Records from a dataset ▸
************

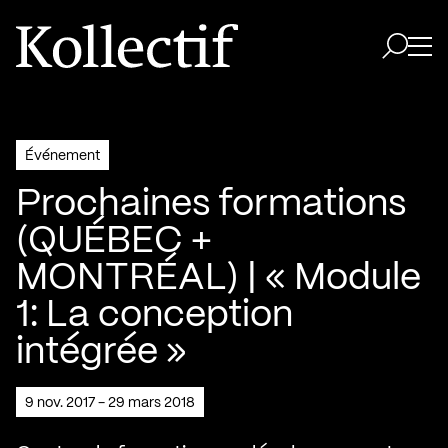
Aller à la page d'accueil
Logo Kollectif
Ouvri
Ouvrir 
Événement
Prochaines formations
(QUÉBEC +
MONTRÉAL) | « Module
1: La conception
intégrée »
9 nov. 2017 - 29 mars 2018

************

What is required ▸ Restate the records above word for word, without the pictures.

Task answer ▸
Aller à la page d'accueil
Logo Kollectif
Ouvri
Ouvrir 
Événement
Prochaines formations
(QUÉBEC +
MONTRÉAL) | « Module
1: La conception
intégrée »
9 nov. 2017 - 29 mars 2018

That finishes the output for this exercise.